O método por trás do caos de Trump e Musk

Em Washington, o cheiro inconfundível de roupa suja paira no ar no entorno do hotel Watergate, e isso só pode querer dizer uma coisa: Benjamin Netanyahu está de volta. O primeiro-ministro israelense chegou aos EUA no domingo para reuniões  cruciais com o presidente Donald Trump e seus principais assessores, e foi recebido imediatamente, não apenas com serviços gratuitos de lavanderia, mas com um pedido no Congresso de um novo pacote de armamentos.

Netanyahu se reúne na segunda-feira com Steve Witkoff, enviado do Oriente Médio e magnata do setor imobiliário, que recentemente pressionou Netanyahu a aceitar um cessar-fogo com vários estágios em Gaza. Netanyahu vem desde então declarando abertamente suas intenções de dinamitar o acordo e reiniciar os ataques, e seus aliados iniciaram uma campanha contra a reputação de Witkoff, acusado de ser um fantoche do Catar.

Essa campanha também atingiu vários indicados de Trump, que se consideram parte da crescente ala de realistas dentro do governo Trump. Eles estão tentando reorientar a política externa dos EUA para longe da hegemonia — que eles chamam de “primazia” — em direção ao reconhecimento de que estamos vivendo em um mundo multipolar onde a diplomacia deveria vir antes do conflito armado. O ponto fulcral, tanto para este campo, quando para seus opositores, os neoconservadores, é a guerra contra o Irã. Sua opinião sobre a questão da guerra contra o Irã determina onde você está no espectro do governo Trump, e os oponentes da guerra até agora dominam a disputa.

Netanyahu, claro, está completamente do lado da guerra. Ele fará o que puder para comprometer o cessar-fogo, e espera obter a aprovação de Trump para essa estratégia, informou no domingo Amir Tibon, no jornal Ha’aretz. Tibon apareceu no programa Breaking Points e aprofundou o assunto, observando que Trump quer desesperadamente um acordo de normalização saudita-israelense, que exige que o cessar-fogo seja mantido.

Tibon acrescentou que Netanyahu deve dizer a Trump que não pode cumprir o acordo de cessar-fogo porque perderá seu governo se o fizer, abandonado pela extrema-direita. Mas, segundo Tibon, isso é mentira: figuras da oposição já declararam publicamente que, se ele perder a maioria em razão do cessar-fogo, dariam a ele apoio temporário por alguns meses, para evitar que o governo entre em colapso. Se essa informação vai chegar a Trump, é outra questão.

‘É sempre um erro pensar que o que os EUA (ou qualquer país) fazem é idiota.’

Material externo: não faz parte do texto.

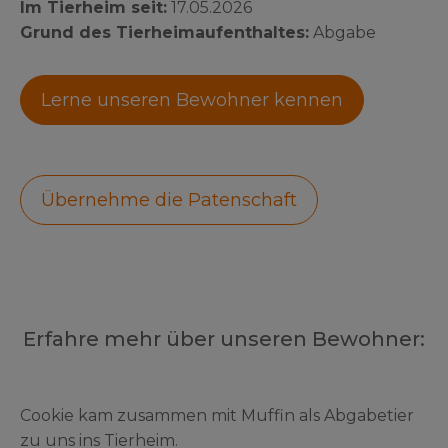
Im Tierheim seit:
17.05.2026
Grund des Tierheimaufenthaltes:
Abgabe
Lerne unseren Bewohner kennen
Übernehme die Patenschaft
Erfahre mehr über unseren Bewohner:
Cookie kam zusammen mit Muffin als Abgabetier
zu uns ins Tierheim.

Estamos claramente vivendo em um momento de extraordinária plasticidade. A história parece realmente estar em disputa de forma desnorteada. O rumo de tudo isso não é óbvio. Nos últimos anos, o escritor francês Arnaud Bertran ganhou muitos seguidores no X em sua tentativa de converter esse caos em algum significado. Sua narrativa sobre a mistura de movimentos de política externa que vimos até agora com Trump se encaixa na categoria, e nos leva além da análise imediatista e óbvia, que pode estar deixando de lado forças estruturais mais amplas em jogo. Ao descrever as tarifas de Trump, ele escreveu recentemente: “parece idiota (como o Wall Street Journal descreveu) se você ainda está mentalmente no antigo paradigma, mas é sempre um erro pensar que o que os EUA (ou qualquer país) fazem é idiota”.

Quero me deter nesse ponto antes de seguir para o próximo. É um lembrete útil para mim, em especial: frequentemente me sinto imediatamente inclinado a achar que muito do que Trump faz ou propõe é simplesmente imbecil. E no entanto, aí está ele, possivelmente a figura dos EUA de maior relevância nos últimos 50 anos. O argumento de Bertrand é que precisamos olhar para além do caos, e ver o quadro geral. E há algo surgindo, se olharmos com cuidado.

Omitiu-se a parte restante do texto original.